Enter MTV World’s Rebel Music—a Shepard Fairey-exec produced experiment in soundtracking the rebellious spirit and creative innovation of artists around the world who are driving political change by raising their voices in song:
The anthems of protest rise up in underground punk-rock shows in Yangon. Revolutionary hip-hop in the barrios of Caracas. Drumbeats in Istanbul street protests. The pulse of electronic dance music across Native American communities in North America. The soundtrack is global. And the noise is amplifying as youth connect with each other, onstage and online, and find their collective strength to ignite change for the future on a surge of sound and ideas.

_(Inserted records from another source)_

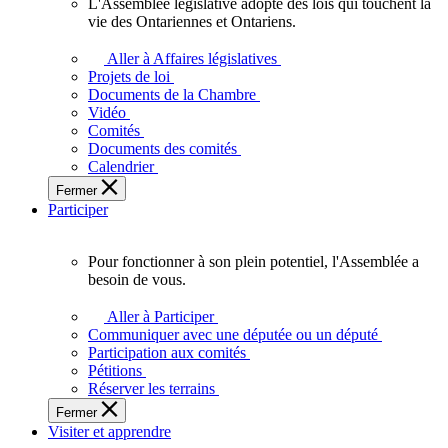
L'Assemblée législative adopte des lois qui touchent la
L'Assemblée
vie des Ontariennes et Ontariens.
législative
adopte
Aller à Affaires législatives
des
Projets de loi
lois
Documents de la Chambre
qui
Vidéo
touchent
Comités
la
Documents des comités
vie
Calendrier
des
Fermer
Ontariennes
Participer
et
Ontariens.
Pour fonctionner à son plein potentiel, l'Assemblée a
Pour
besoin de vous.
fonctionner
à
Aller à Participer
son
Communiquer avec une députée ou un député
plein
Participation aux comités
potentiel,
Pétitions
l'Assemblée
Réserver les terrains
a
Fermer
besoin
Visiter et apprendre
de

After a globe-spinning circuit in its first season (now available on Netflix), Rebel Music returns with a whole new set of adventures in sonic revolution. But before looking out to resistances elsewhere, the show turned its focus to the lands on which America was founded, and the Indigenous nations and peoples of Turtle Island who continue their struggles to be seen and heard.
In the season premiere, “Native America”, Rebel Music follows Frank Waln, Inez Jasper, Naát’áaníí Means, and Mike Cliff (aka “Witko”)—leading voices and rising stars of a new generation of Indigenous artists that are actively contesting stereotypes, challenging power, and claiming the right to tell their own stories, on their own terms. Meet the artists from the episode.
But, as we know, the conversation doesn’t and shouldn’t end there. The “Native America” episode comes fully loaded with additional digital content from across the NDN spectrum, including: interviews with A Tribe Called Red, clips of Supaman‘s now legendary “Prayer Loop Song”, features on the ‘Native Warhol’ Steven Paul Judd, comedy crew the 1491s, photographer Matika Wilbur, and Lakota rock duo Scatter Their Own.
Which is as it should be.
For Indigenous Peoples, art, culture, activism, and resistance are inextricably linked. And our presence and music are here to stay.
Everybody else, time to catch up.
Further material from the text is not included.